Die 11. Änderungsverordnung liegt seit Mitte 2021 entscheidungsreif vor. Sie enthält über 200 geprüfte, größtenteils kurze Anbindungen an das Fernstraßennetz zur Anbindung weiterer Logistikzentren. Seit zwei Jahren hat es keine Erweiterung des Streckennetzes mehr gegeben. Die Blockadehaltung des Bundesministeriums für Umwelt, Naturschutz, Reaktorsicherheit und Verbraucherschutz (BMUV) verhindert die Fortschreibung des Positivnetzes. Sachliche Gründe für diese Verweigerung sind nicht bekannt. Ohne eine entsprechende Novellierung der Verordnung ist auch der Lang-Lkw Typ 1 ab 2024 auf die Nutzung des Positivnetzes beschränkt. Auch dafür gibt es keinen sachlichen Grund. Es wäre ein Rückschritt.
In einem gemeinsamen Positionspapier appellieren zahlreiche Verbände und Unternehmen an die Bundesregierung, die 11. Änderungsverordnung zu beschließen.
Dazu zählen folgende Verbände:
- Bundesverband Deutscher Postdienstleister e.V.(BvDP)
- BGA
- Bundesverband Güterkraftverkehr Logistik und Entsorgung (BGL) e.V.
- Bundesverband Paket und Expresslogistik e. V. (BIEK),
- Bundesverband Wirtschaft, Verkehr und Logistik e.V.
- Deutsche Industrie- und Handelskammer (DIHK)
- DSLV Bundesverband Spedition und Logistik e. V.
- Handelsverband Deutschland (HDE)
- Verband der Automobilindustrie e.V. (VDA)
und folgende Unternehmen:
- Deutsche Post DHL Group
- DSV
- Emons
- Hellmann
- Intertrans
- Kögel
- Redemann
- ReinSpedition
- Mosolf
- Palletways
- Rüdinger
- Schwarzmüller
- UPS
- VT
Inzwischen könnten Industrie-, Handels-, Speditions- und Logistikunternehmen den Bundesländern bereits weitere Strecken zur Aufnahme in die Positivliste in einer
Änderungsverordnung melden.
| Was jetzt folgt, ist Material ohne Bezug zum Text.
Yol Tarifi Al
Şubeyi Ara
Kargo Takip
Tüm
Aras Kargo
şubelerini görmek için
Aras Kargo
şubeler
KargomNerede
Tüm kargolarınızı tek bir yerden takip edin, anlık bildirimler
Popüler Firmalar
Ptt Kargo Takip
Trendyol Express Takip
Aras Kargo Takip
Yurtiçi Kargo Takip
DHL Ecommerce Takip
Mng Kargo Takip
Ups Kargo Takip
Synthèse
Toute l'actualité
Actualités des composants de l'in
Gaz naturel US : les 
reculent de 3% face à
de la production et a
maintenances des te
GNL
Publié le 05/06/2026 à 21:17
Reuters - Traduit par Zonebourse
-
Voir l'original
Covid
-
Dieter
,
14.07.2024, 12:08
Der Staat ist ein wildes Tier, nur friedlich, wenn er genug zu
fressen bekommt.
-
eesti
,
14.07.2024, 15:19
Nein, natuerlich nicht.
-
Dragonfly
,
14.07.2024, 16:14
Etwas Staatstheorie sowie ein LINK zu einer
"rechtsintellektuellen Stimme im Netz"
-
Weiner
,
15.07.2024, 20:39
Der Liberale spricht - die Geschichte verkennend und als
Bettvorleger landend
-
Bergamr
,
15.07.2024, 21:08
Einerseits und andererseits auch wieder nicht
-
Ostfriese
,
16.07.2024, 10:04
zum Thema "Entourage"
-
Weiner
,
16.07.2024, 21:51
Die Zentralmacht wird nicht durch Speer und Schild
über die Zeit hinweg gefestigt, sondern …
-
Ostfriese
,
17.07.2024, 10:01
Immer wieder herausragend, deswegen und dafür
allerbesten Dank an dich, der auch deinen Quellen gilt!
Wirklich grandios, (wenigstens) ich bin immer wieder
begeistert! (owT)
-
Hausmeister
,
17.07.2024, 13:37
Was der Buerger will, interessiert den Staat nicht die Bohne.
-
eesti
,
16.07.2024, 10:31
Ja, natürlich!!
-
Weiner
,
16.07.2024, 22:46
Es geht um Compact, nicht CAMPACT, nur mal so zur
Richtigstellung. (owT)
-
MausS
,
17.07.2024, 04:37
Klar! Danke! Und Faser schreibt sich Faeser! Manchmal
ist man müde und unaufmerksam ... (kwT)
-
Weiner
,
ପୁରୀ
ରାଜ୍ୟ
Sämtliche Wirtschaftsbereiche arbeiten derzeit unter erheblichen Unsicherheiten. Investitionsentscheidungen und die klimarelevante
Weiterentwicklung logistischer Prozesse erfordern einen angemessenen zeitlichen Vorlauf.
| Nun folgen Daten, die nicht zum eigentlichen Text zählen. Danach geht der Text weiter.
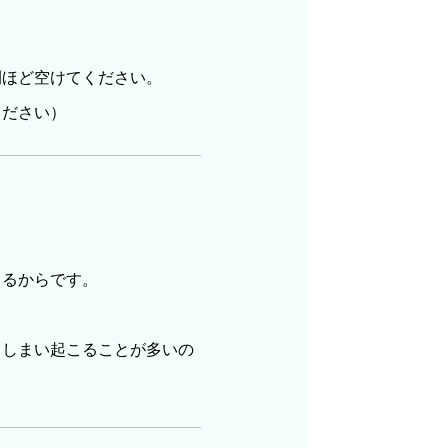
間ほど空けてください。
ください）
まるからです。
てしまい起こることが多いの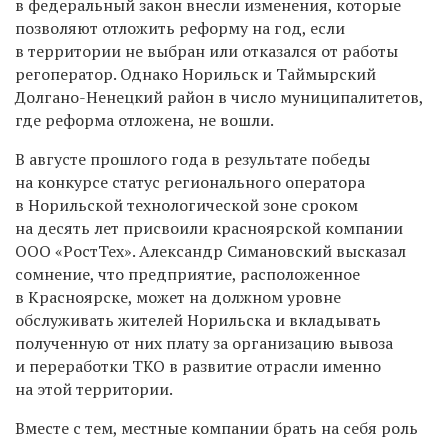
в федеральный закон внесли изменения, которые
позволяют отложить реформу на год, если
в территории не выбран или отказался от работы
регоператор. Однако Норильск и Таймырский
Долгано-Ненецкий район в число муниципалитетов,
где реформа отложена, не вошли.
В августе прошлого года в результате победы
на конкурсе статус регионального оператора
в Норильской технологической зоне сроком
на десять лет присвоили красноярской компании
ООО «РостТех». Александр Симановский высказал
сомнение, что предприятие, расположенное
в Красноярске, может на должном уровне
обслуживать жителей Норильска и вкладывать
полученную от них плату за организацию вывоза
и переработки ТКО в развитие отрасли именно
на этой территории.
Вместе с тем, местные компании брать на себя роль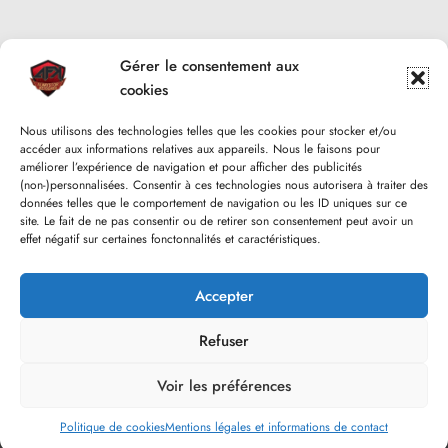
Gérer le consentement aux
cookies
Nous utilisons des technologies telles que les cookies pour stocker et/ou
accéder aux informations relatives aux appareils. Nous le faisons pour
améliorer l’expérience de navigation et pour afficher des publicités
(non-)personnalisées. Consentir à ces technologies nous autorisera à traiter des
données telles que le comportement de navigation ou les ID uniques sur ce
site. Le fait de ne pas consentir ou de retirer son consentement peut avoir un
effet négatif sur certaines fonctonnalités et caractéristiques.
Accepter
Refuser
Voir les préférences
Go to mobile version
Politique de cookies
Mentions légales et informations de contact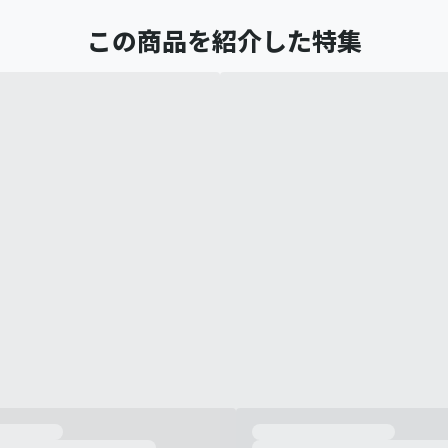
この商品を紹介した特集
Dieser wird unnötig verkürzt, wenn Ressortabstimmungen verschleppt werden. Angesichts der sehr langen Lieferzeiten für Lkw-Zugmaschinen und Sattelauflieger ist Verlässlichkeit bei der Planung für teure Investitionsentscheidungen existenziell. Ohne eine regelmäßige Aktualisirung der Ausnahmeverordnung wird Nordrhein-Westfalen als Industriestandort zurückgeworfen. Die klimapolitischen Folgen wiegten schwer. Eine Erweiterung des Positivnetzes bedeutet Fortschritt, ein Verharren im Status quo bedeutet Stillstand und letztlich Rückschritt. Wieviel ist der Landesregierung der Industriestandort Nordrhein-Westfalen wert? Und wie ernst meint
es die Landesregierung mit dem Umweltschutz?
II. Beschlussfassung
Der Landtag beauftragt die Landesregierung,
- sich zum Lang-Lkw und damit zur Stärkung des NRW-Wirtschaftsstandorts, der Steigerung der Wettbewerbsfähigkeit und dem Klimaschutz zu bekennen.
- sich beim Bundesministerium für Umwelt, Naturschutz, Reaktorsicherheit und Verbraucherschutz (BMUV) für den Beschluss der 11. Änderungsverordnung zur LKWÜberlStVAusnVerordnung einzusetzen.
- sich beim Bundesministerium für Umwelt, Naturschutz, Reaktorsicherheit und Verbraucherschutz (BMUV) für die Verlängerung des Probebetriebs des Lang-Lkw Typ 1 (verlängerter Sattelauflieger) ab dem 1. Januar 2024 einzusetzen.